There are parts of London which live in different time zones from you and I and the wholesale markets are some of them. Back in the 1980s I worked in Goswell Road, London which is close to The Barbican and, more relevant to this story, Smithfield Meat Market Through the night lorries arrive from all over the UK with carcasses of beef, lamb, pork and more exotic fare. And in due course this meat is shipped out again to butchers and meat processors all over the country.  This is tiring and thirsty work which is recognised by the local licensing laws  which allow the pubs in Smithfield to open at 3am. From time to time colleagues of mine would arrive a couple of hours early for work and go to the pub for (a very meaty) breakfast. This usually included several pints of Guinness.  Work output on these days was always rather suspect both in quantity and quality.  I was reminded of this by two events: Farnborough Air Show which opened to the trade this week (our work in Goswell Road was defence electronics) and the line-up for the Saturday night ceilidh at Scarisbrick Marina Festival was a band called Beer for Breakfast.  To accompany this Irish group there was a hog roast. There was not much dancing but I guess that was because most of us had had a busy day around the marina.
In addition to the usual bouncy castle the army had brought their assault course version for the larger kids. Unfortunately they said I was ineligible.After being rejected by the army I made my way to the marquee where I could hear music emanating.. This turned out to be a troupe of Morris dancers (is that the correct collective noun?) Very entertaining but a little too  stressful for my artificial hips.
This was not an issue for some of the audience who were encouraged to join in.
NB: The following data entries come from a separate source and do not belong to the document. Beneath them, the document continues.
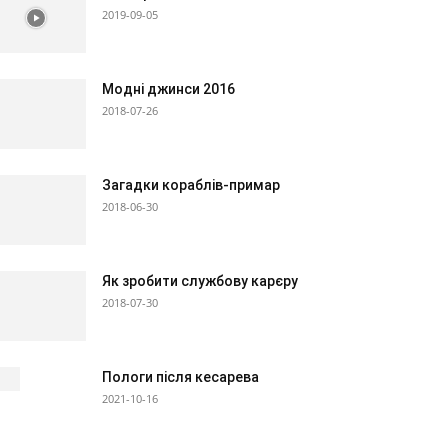
2019-09-05
Модні джинси 2016
2018-07-26
Загадки кораблів-примар
2018-06-30
Як зробити службову карєру
2018-07-30
Пологи після кесарева
2021-10-16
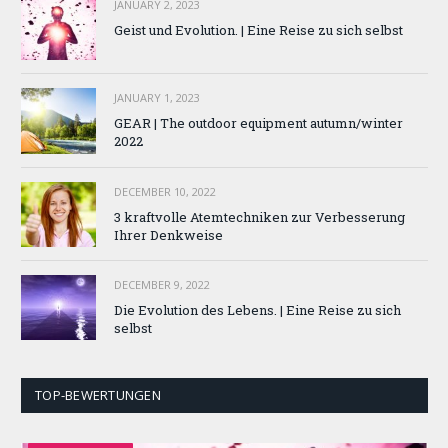
JANUARY 2, 2023
Geist und Evolution. | Eine Reise zu sich selbst
JANUARY 1, 2023
GEAR | The outdoor equipment autumn/winter
2022
DECEMBER 10, 2022
3 kraftvolle Atemtechniken zur Verbesserung
Ihrer Denkweise
DECEMBER 9, 2022
Die Evolution des Lebens. | Eine Reise zu sich
selbst
TOP-BEWERTUNGEN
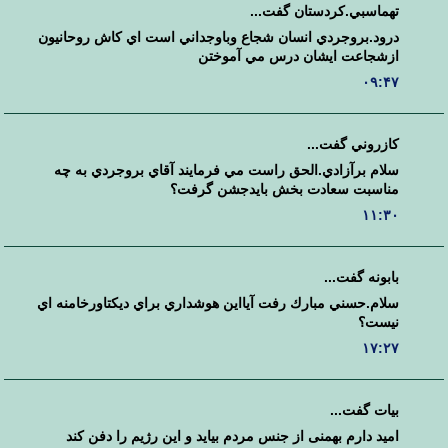
تهماسبي.كردستان گفت...
درود.بروجردي انسان شجاع وباوجداني است اي كاش روحانيون
ازشجاعت ايشان درس مي آموختن
۰۹:۴۷
كازروني گفت...
سلام برآزادي.الحق راست مي فرمايند آقاي بروجردي به چه
مناسبت سعادت بخش بايدجشن گرفت؟
۱۱:۳۰
بابونه گفت...
سلام.حسني مبارك رفت آيااين هوشداري براي ديكتاورخامنه اي
نيست؟
۱۷:۲۷
بیات گفت...
امید دارم بهمنی از جنس مردم بیاید و این رژیم را دفن کند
Even er indoors was tempted to trip the light fantastic.

I think she was attracted by wielding a stick.

The vigour and enthusiasm she put into whacking the staves had me worried.


So I withdrew and went to admire the 1915 Ford parked up by the craft marquee.

Saturday, 9 July 2016

Scarisbrick Marina Festival

Four years ago the crews of  a dozen boats moored in Scarisbrck Marina got together one summer's evening. This year the   number of boaters has been restricted to 200 and the Scarisbrick Marina Canal Festival runs from Friday evening July8 to Sunday July10.

For the past couple of days there has been a steady stream of visiting boats arriving and many have remembered their bunting and lights.

Friday night kicked off with  a boaters-only evening with music and food.

Over the weekend the Marina will be open to the public with a ceilidh and hogroast on Saturday night. Craft stalls and visiting bands will keep the public entertained  in the two marquees.
2016 is the 200th anniversary of the completion of the Leeds & Liverpool Canal and this promises to be a worthy start to our celebrations.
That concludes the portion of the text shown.